A pilot-training organisation banished from Queenstown Airport is set to fly again – in Kingston.
The long-established Wakatipu Aero Club has been fighting for its survival since Queenstown Airport Corporation (QAC) unexpectedly cancelled its lease in 2015 on the grounds it needs the space.
Yesterday, however, QAC signed a contribution deed with the club.

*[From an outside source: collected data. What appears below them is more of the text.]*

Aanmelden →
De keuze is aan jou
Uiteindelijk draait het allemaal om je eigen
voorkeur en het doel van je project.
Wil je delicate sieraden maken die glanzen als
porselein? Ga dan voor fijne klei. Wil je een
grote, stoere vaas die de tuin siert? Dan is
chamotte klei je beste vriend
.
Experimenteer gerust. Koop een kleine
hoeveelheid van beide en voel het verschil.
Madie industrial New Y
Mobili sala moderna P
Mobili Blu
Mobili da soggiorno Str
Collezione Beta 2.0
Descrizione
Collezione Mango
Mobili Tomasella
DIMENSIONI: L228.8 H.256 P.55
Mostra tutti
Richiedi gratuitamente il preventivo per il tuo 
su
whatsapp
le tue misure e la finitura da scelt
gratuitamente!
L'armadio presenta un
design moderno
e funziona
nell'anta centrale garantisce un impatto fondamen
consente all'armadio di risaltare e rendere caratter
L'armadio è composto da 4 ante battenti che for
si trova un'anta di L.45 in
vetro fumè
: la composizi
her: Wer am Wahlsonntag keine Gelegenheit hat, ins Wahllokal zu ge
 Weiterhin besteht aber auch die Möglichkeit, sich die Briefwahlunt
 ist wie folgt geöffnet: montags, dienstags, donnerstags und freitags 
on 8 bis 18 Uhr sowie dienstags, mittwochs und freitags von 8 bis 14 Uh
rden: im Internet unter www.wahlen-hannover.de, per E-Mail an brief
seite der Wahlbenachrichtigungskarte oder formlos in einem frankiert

That’s given it the financial clout to start operating again, this time from a 1000-metre-long grass airstrip, 2.2km south of Kingston.

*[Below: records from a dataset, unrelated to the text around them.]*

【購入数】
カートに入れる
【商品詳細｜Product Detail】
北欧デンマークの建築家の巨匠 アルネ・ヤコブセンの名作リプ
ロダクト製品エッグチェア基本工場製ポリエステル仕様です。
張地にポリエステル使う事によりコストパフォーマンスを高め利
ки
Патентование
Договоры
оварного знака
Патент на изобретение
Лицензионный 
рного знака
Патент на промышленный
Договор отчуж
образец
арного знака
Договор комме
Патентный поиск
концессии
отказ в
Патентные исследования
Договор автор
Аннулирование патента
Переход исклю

QAC originally offered financial assistance in 2015, but the package wasn’t feasible for the club.
As a result, it had to let its two flying instructors go, return six leased aircraft to their owners and lose its 45-year-old club rooms.
“We were probably knocked back about two decades,” president Adrian Snow says.

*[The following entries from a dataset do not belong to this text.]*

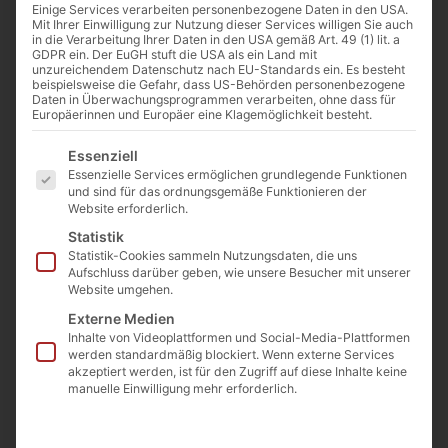
Einige Services verarbeiten personenbezogene Daten in den USA.
Mit Ihrer Einwilligung zur Nutzung dieser Services willigen Sie auch
in die Verarbeitung Ihrer Daten in den USA gemäß Art. 49 (1) lit. a
Alte Messe in Chartres | Bild: Latin Mass Society | flickr.com
GDPR ein. Der EuGH stuft die USA als ein Land mit
(https://bit.ly/3i35LMw) | Lizenz: CC BY-NC 2.0
unzureichendem Datenschutz nach EU-Standards ein. Es besteht
(https://creativecommons.org/licenses/by-nc/2.0/)
beispielsweise die Gefahr, dass US-Behörden personenbezogene
Daten in Überwachungsprogrammen verarbeiten, ohne dass für
Europäerinnen und Europäer eine Klagemöglichkeit besteht.
Es folgt eine Liste der Service-Gruppen, für die eine Einwilligu
Essenziell
Von
Josef Jung
Essenzielle Services ermöglichen grundlegende Funktionen
18. Dezember 2021
und sind für das ordnungsgemäße Funktionieren der
Website erforderlich.
Statistik
Statistik-Cookies sammeln Nutzungsdaten, die uns
0:00
-:--
Aufschluss darüber geben, wie unsere Besucher mit unserer
Website umgehen.
„Sagten Sie, Sie haben einen T-Rex?“ – Diese
Externe Medien
Inhalte von Videoplattformen und Social-Media-Plattformen
Frage lässt eine Paläontologin im Film
werden standardmäßig blockiert. Wenn externe Services
akzeptiert werden, ist für den Zugriff auf diese Inhalte keine
„Jurassic Park“ genauso staunen wie
manuelle Einwilligung mehr erforderlich.
moderne Theologen, die zum ersten Mal
erleben, dass es die Alte Messe noch gibt.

“I think it’s been a loss to Queenstown at perhaps the airport’s busiest period of demand for pilots.
“It’s had to draw on pilots from around the country and around the world and not Queenstown itself.”
The aero club was also highly-regarded nationally for its specialist mountain flying training.
Snow says his members determined the club should remain in the Wakatipu Basin – “that’s what they founded it for”.
He was delighted when Kingston Station owner Tim Taylor offered the use of his newly-formed, newly-consented grass airstrip.
“It’s just outside [Queenstown’s] air traffic control zone which makes it easier for us to get into our training, and less expensive.”
Taylor’s also keen to build a hangar which the aero club would lease.
Snow says the club’s so far contracted one instructor – its former chief flying instructor Kerry Conner – and has two planes available for lease.
“I’d like to see Queenstown kids choosing aviation as a career, training here and going on to have their careers here.”
He pays special tribute to QAC boss Colin Keel for his cooperation.
“He removed restrictions that were previously put on its offer of assistance.”
Keel says: “It’s been a real privilege to work with Adrian and the team to see how we could bring this to life.
“We looked at various options.”
That didn’t include Queenstown Airport, with airspace getting busier.
Keel: “The great thing is that both ourselves and the aero club cast the net out and we thought about what was possible for them and what was great for their membership.
“At the end of the day, we really respect and value that proud aviation heritage, the passion for flying and the contribution to the region that the aero club has offered.
“And that’s very much what this is about – it’s providing a potential pathway for young flyers who may then go and be commercial pilots.”